Internationalization: Internationalization of business operation through mergers and acquisitions There is an ongoing trend of global expansionism undertaken through cross-border mergers and acquisitions. Accordingly, for the past years, research and development have become costly while sales and customer demands have dwindled. A firm operating in North India, if merges with another firm operating primarily in South India, can definitely cover broader economic areas. There will come a time when the company wants to acquire the competencies and resources that it lacks. A firm can increase its market share through internal growth or ventures or strategic alliances. I think sources of funds from the share holder and bank loans are best suitable to raise funds and I suggest that cash flow analysis is the best way to calculate cost of acquisition because this analysis helps us to find the net present values for investments and also internal rate of return on investment.
What are the motives behind mergers and acquisition?
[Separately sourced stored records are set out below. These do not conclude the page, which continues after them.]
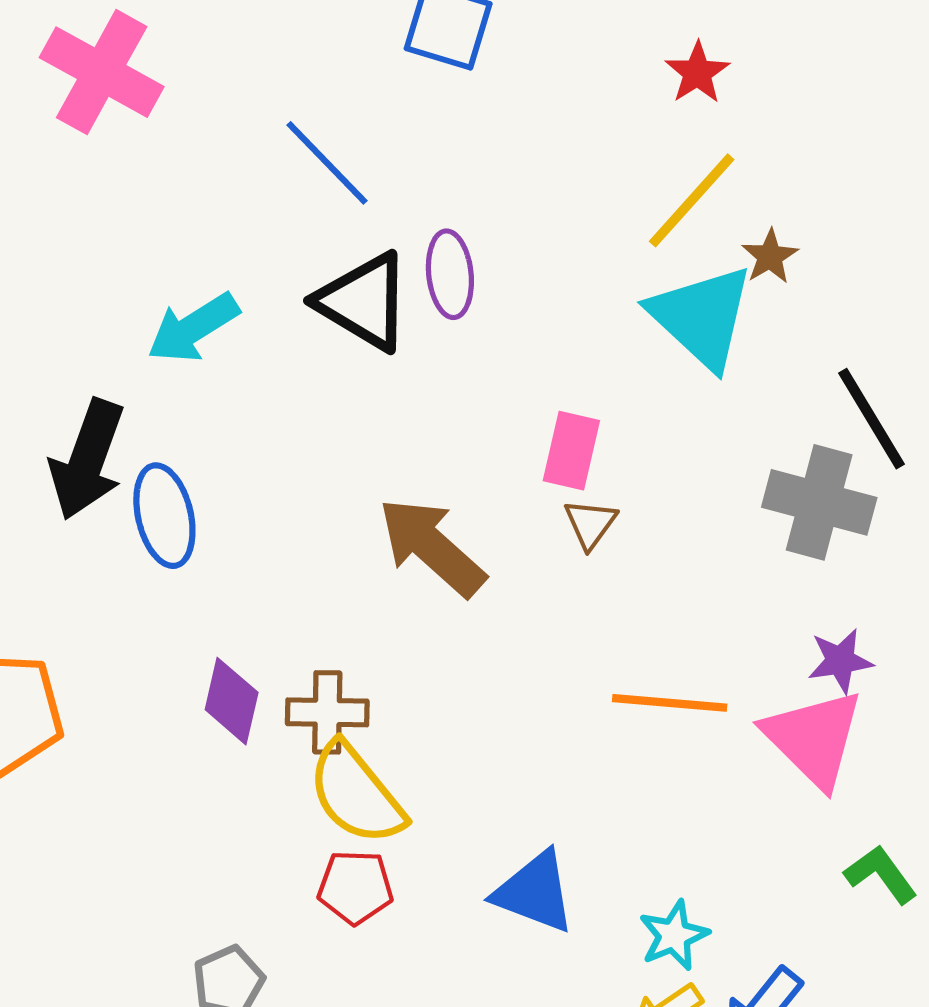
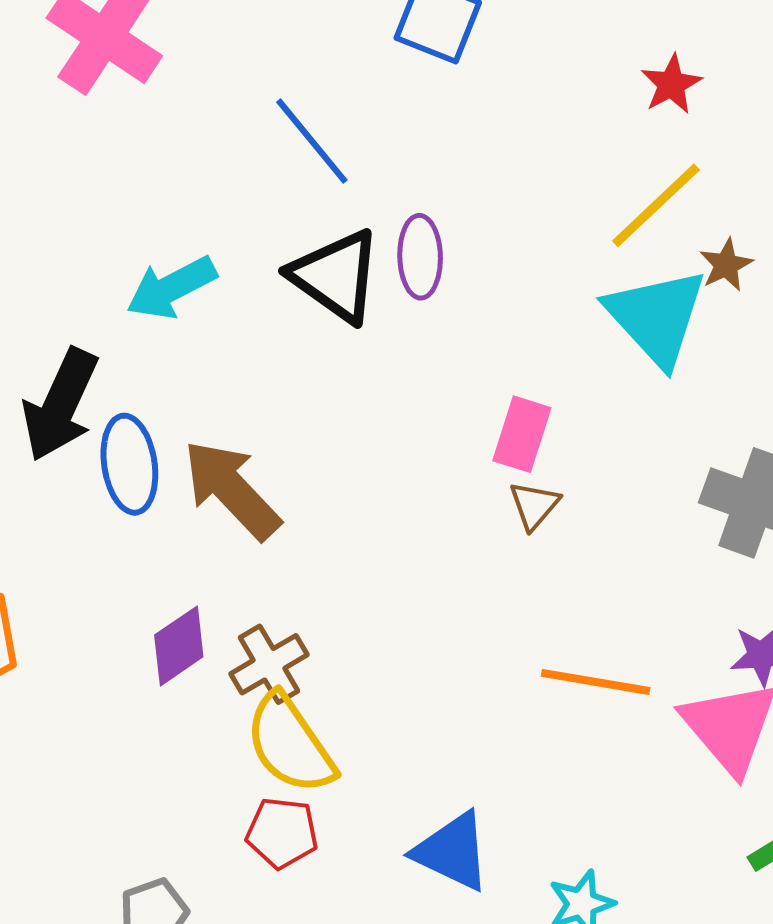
brown arrow: (432, 547) -> (232, 490), moved
purple diamond: (232, 701) -> (179, 646), turned 38
brown cross: (327, 712) -> (269, 664), turned -36

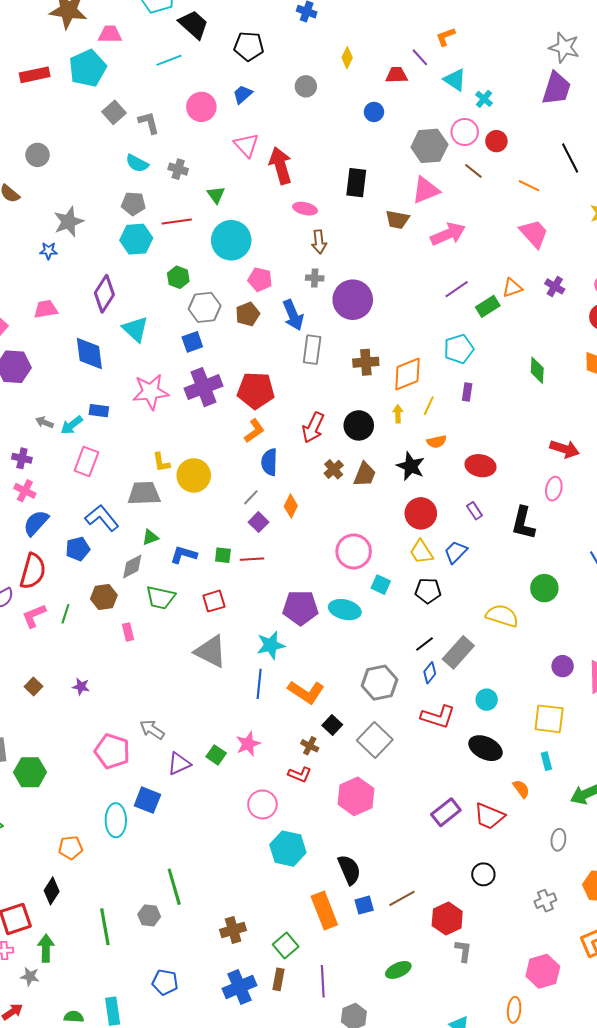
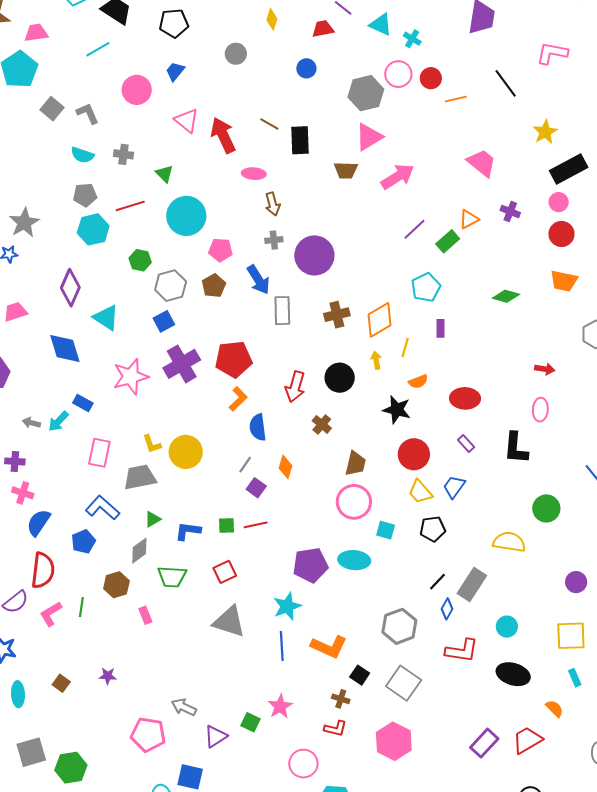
brown line: (473, 171) -> (269, 124), moved
orange line: (529, 186) -> (456, 99), moved, turned -30
green diamond: (537, 370) -> (506, 296), turned -68
blue rectangle: (99, 411) -> (83, 403), turned 30
red arrow: (564, 449) -> (545, 369), size x0.7
pink rectangle: (86, 461) -> (99, 453), moved
brown trapezoid: (365, 474) -> (355, 464), moved
red trapezoid: (489, 816) -> (527, 740), turned 136

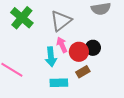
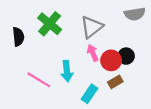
cyan arrow: (51, 57) -> (67, 71), moved
cyan rectangle: (59, 83) -> (89, 94), turned -54

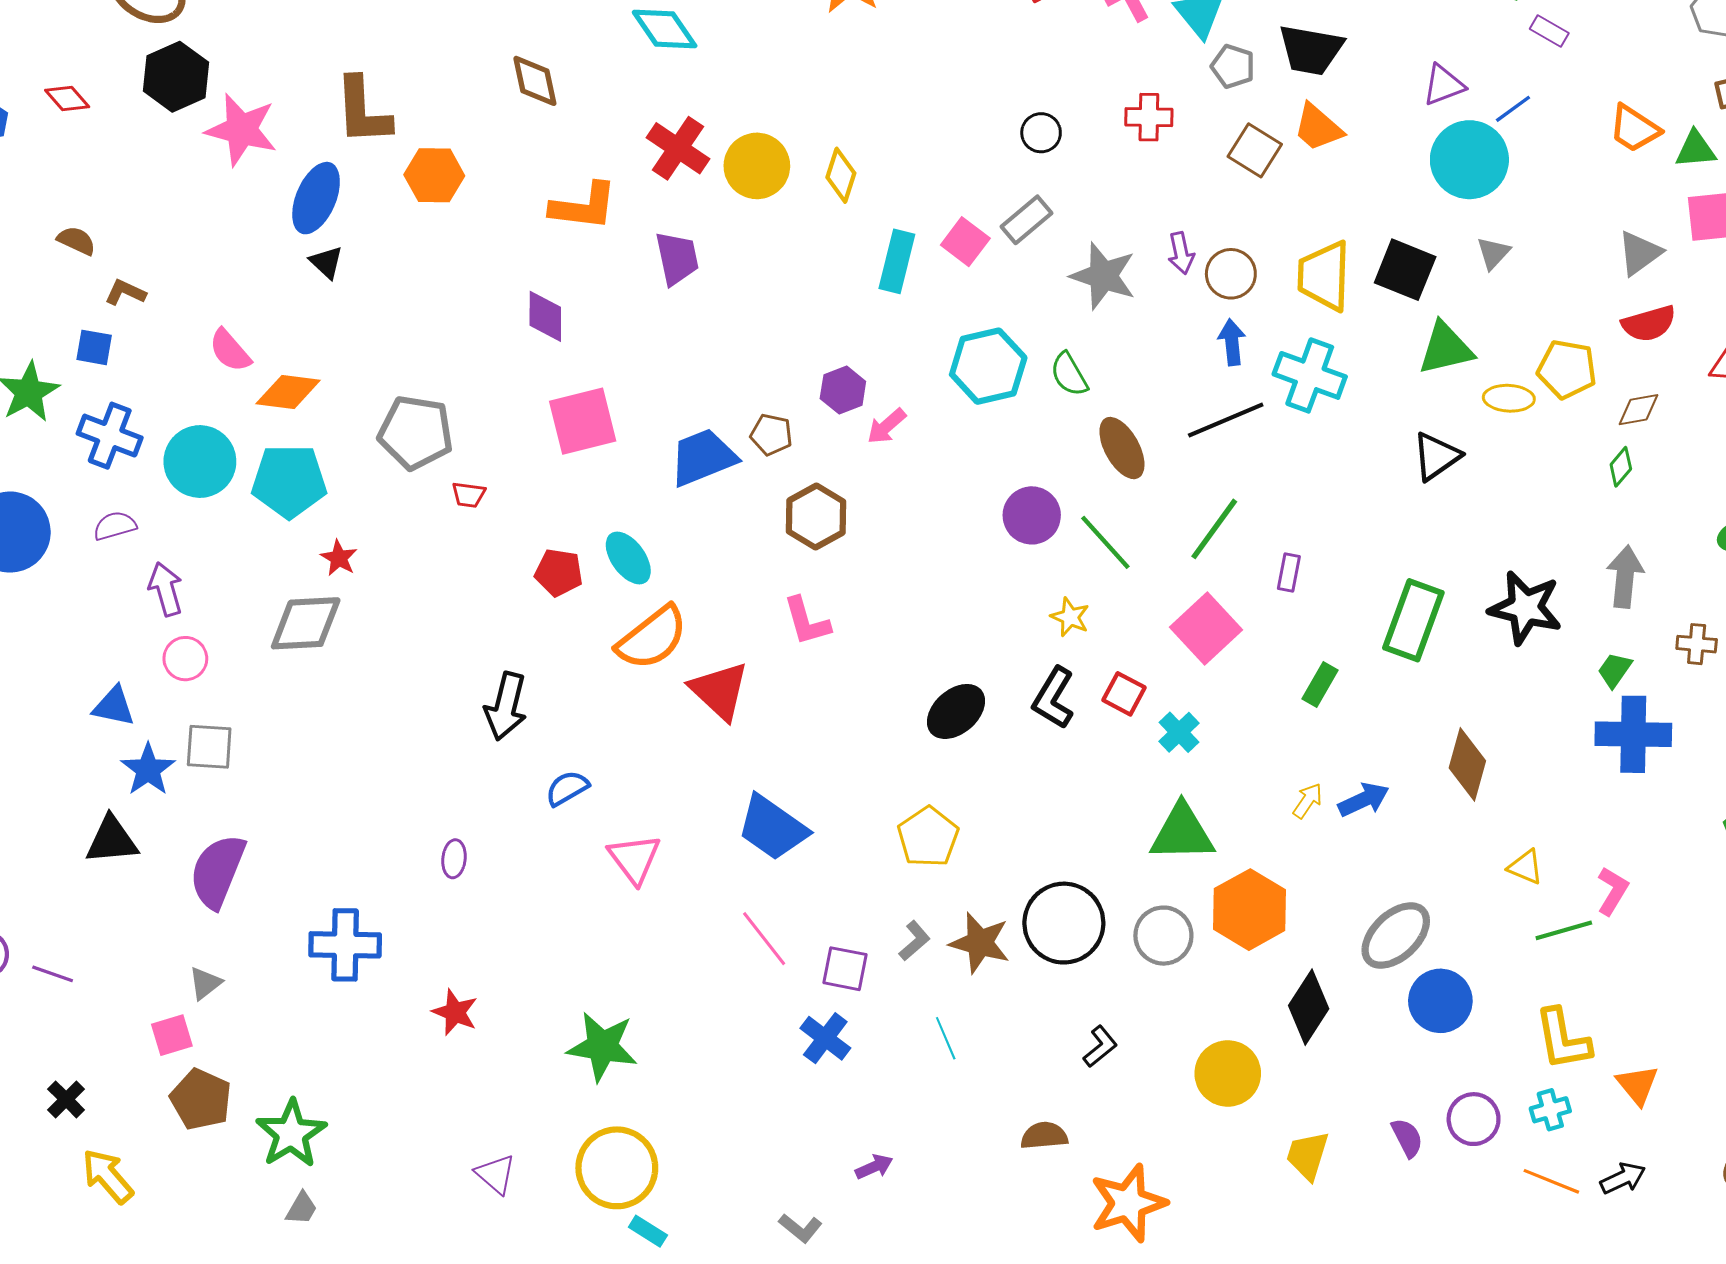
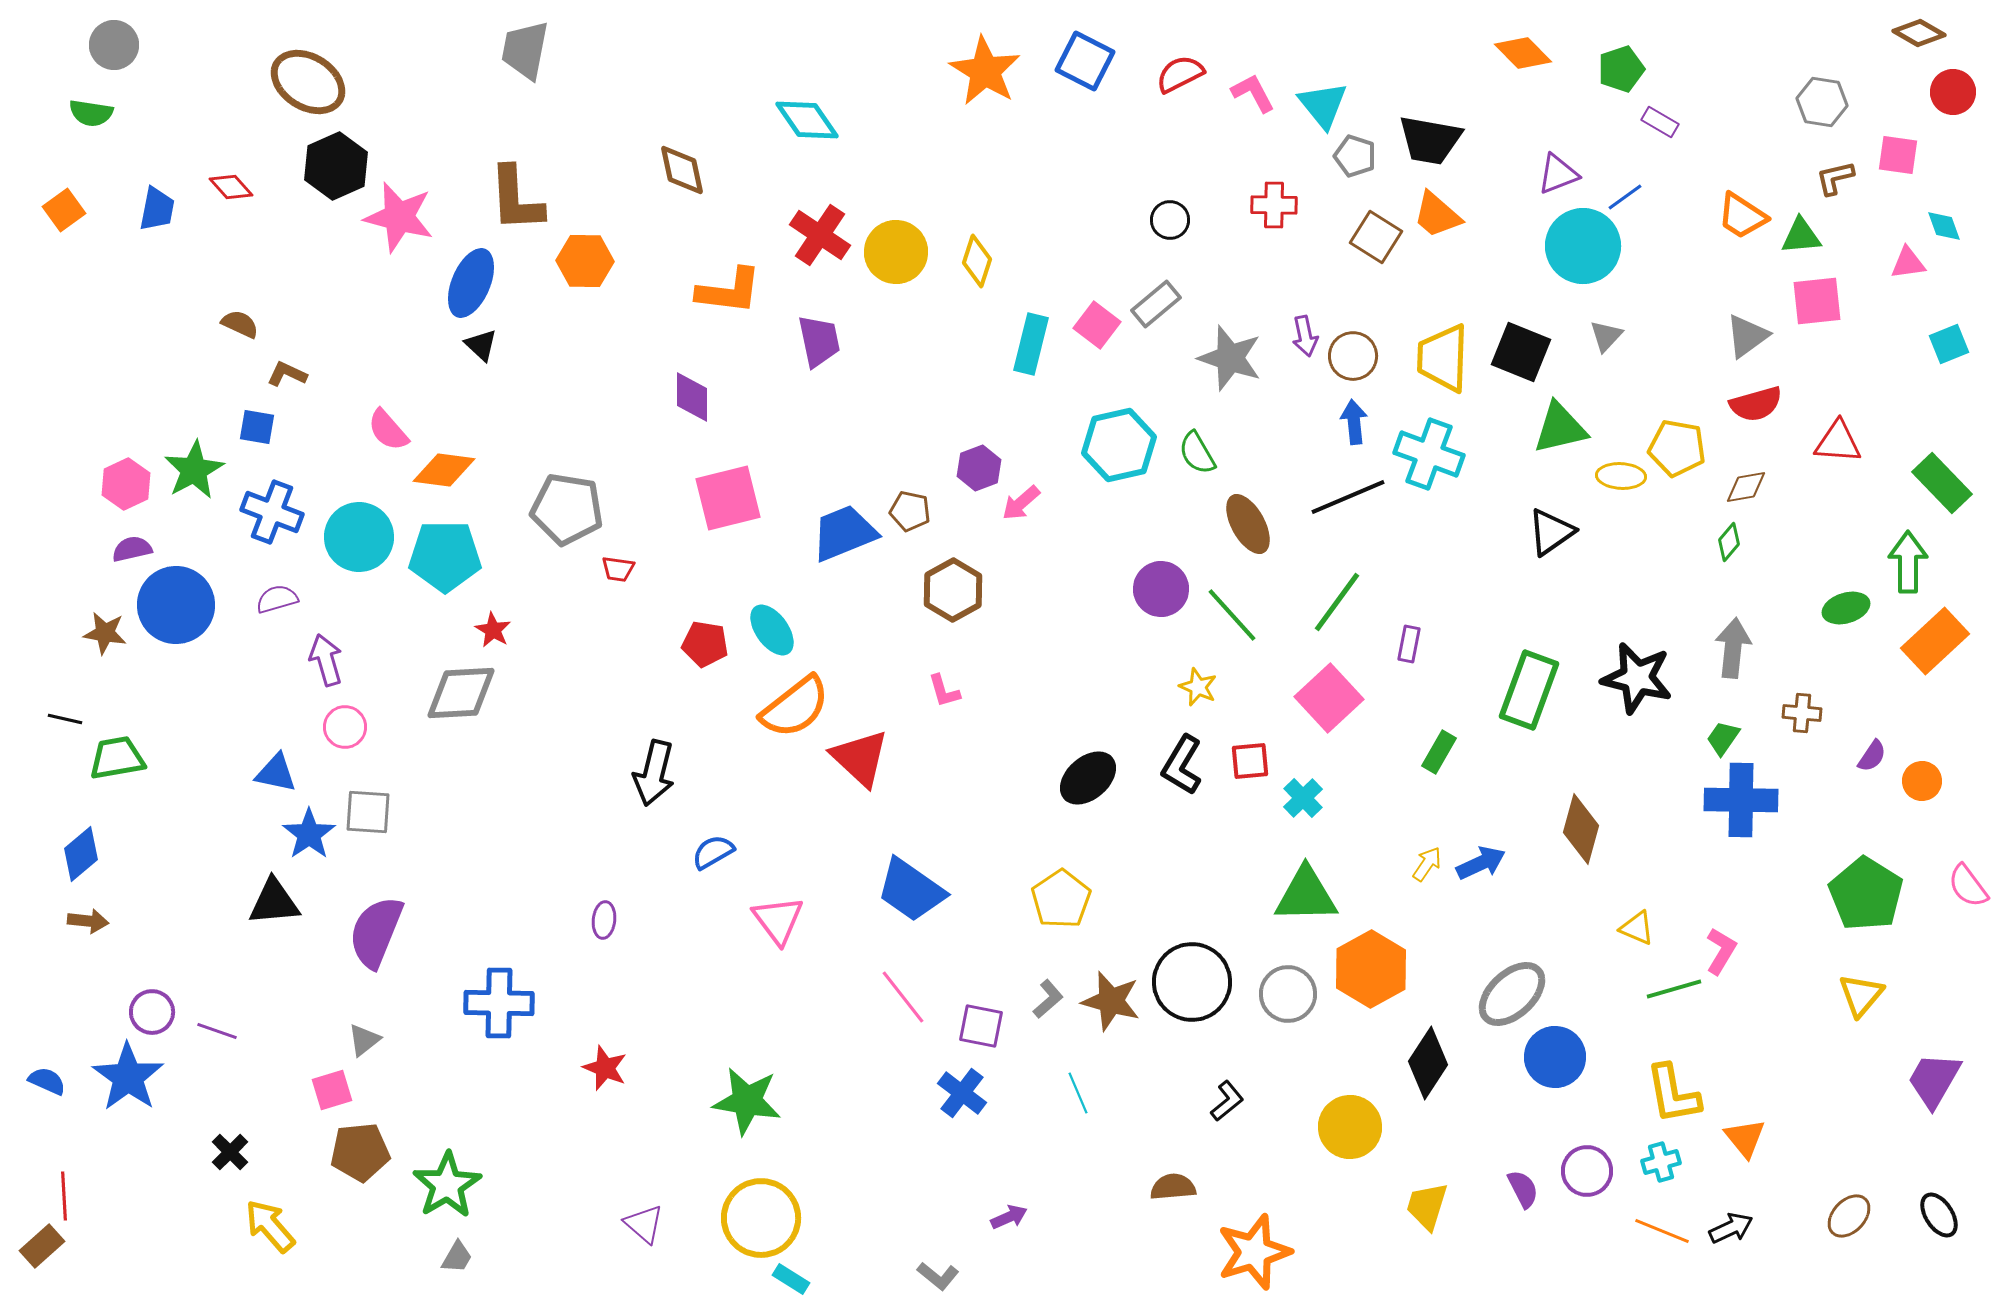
pink L-shape: (807, 621) -> (944, 691), size x0.7
red square: (1124, 694) -> (1250, 761), turned -33
brown pentagon: (201, 1099) -> (360, 1152), turned -30

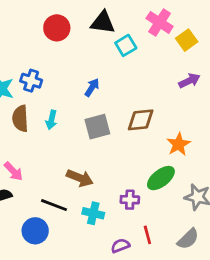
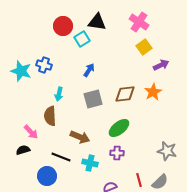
yellow square: (187, 40) -> (144, 47), moved
cyan square: (126, 45) -> (82, 39), moved
brown semicircle: (20, 119) -> (50, 116), moved
orange star: (179, 144) -> (153, 92), moved
green ellipse: (161, 178) -> (119, 128), moved
red line: (147, 235) -> (139, 180), moved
A merger of two companies that deals with production of similar goods and services but operating in different markets and locations. Acquired assets can be written up to the actual purchase price, and the difference between the and the purchase price of the assets can How Acquisitions Are Financed A company can buy another company with cash, stock, assumption of debt, or a combination of some or all of the three. Generally, the consolidation of two businesses results in synergies that increase the value of a newly created business entity. It shows the present value of all future cash flows discounted at the cost of capital on present investment. Narayanan 1993 suggested three major motives for mergers and acquisitions: synergy, agency and hubris. For example, a company may use a merger to diversify its business operations by entering into new markets or offering new products or services.
ADVERTISEMENTS: 3 Conglomerate In conglomerate merger the merging companies are in totally unrelated lines of business. All these guidelines are issued to make takeovers as transparent as possible in order to protect target companies and individual shareholders. Sources of finance for business acquisition: When a company purchases other company the financial sources of current company may falls inadequate. Both mergers are very common and are done for consolidating businesses. Note that the type of merger selected by a company primarily depends on the motives and objectives of the companies participating in a deal. They bring different small size companies together to form a larger company. In merger, same size of companies merges together and establishes new company.
Motives behind mergers and childhealthpolicy.vumc.org
This helps to raise funds for acquisition. Goodwill appears in the financial statements on assets side. This is a merger of two firms who are direct competitors operating in the same jurisdiction, with similar goods and services. A merger increases market share, control, and power for the merged firm. Utilization of tax shields ADVERTISEMENTS: ii.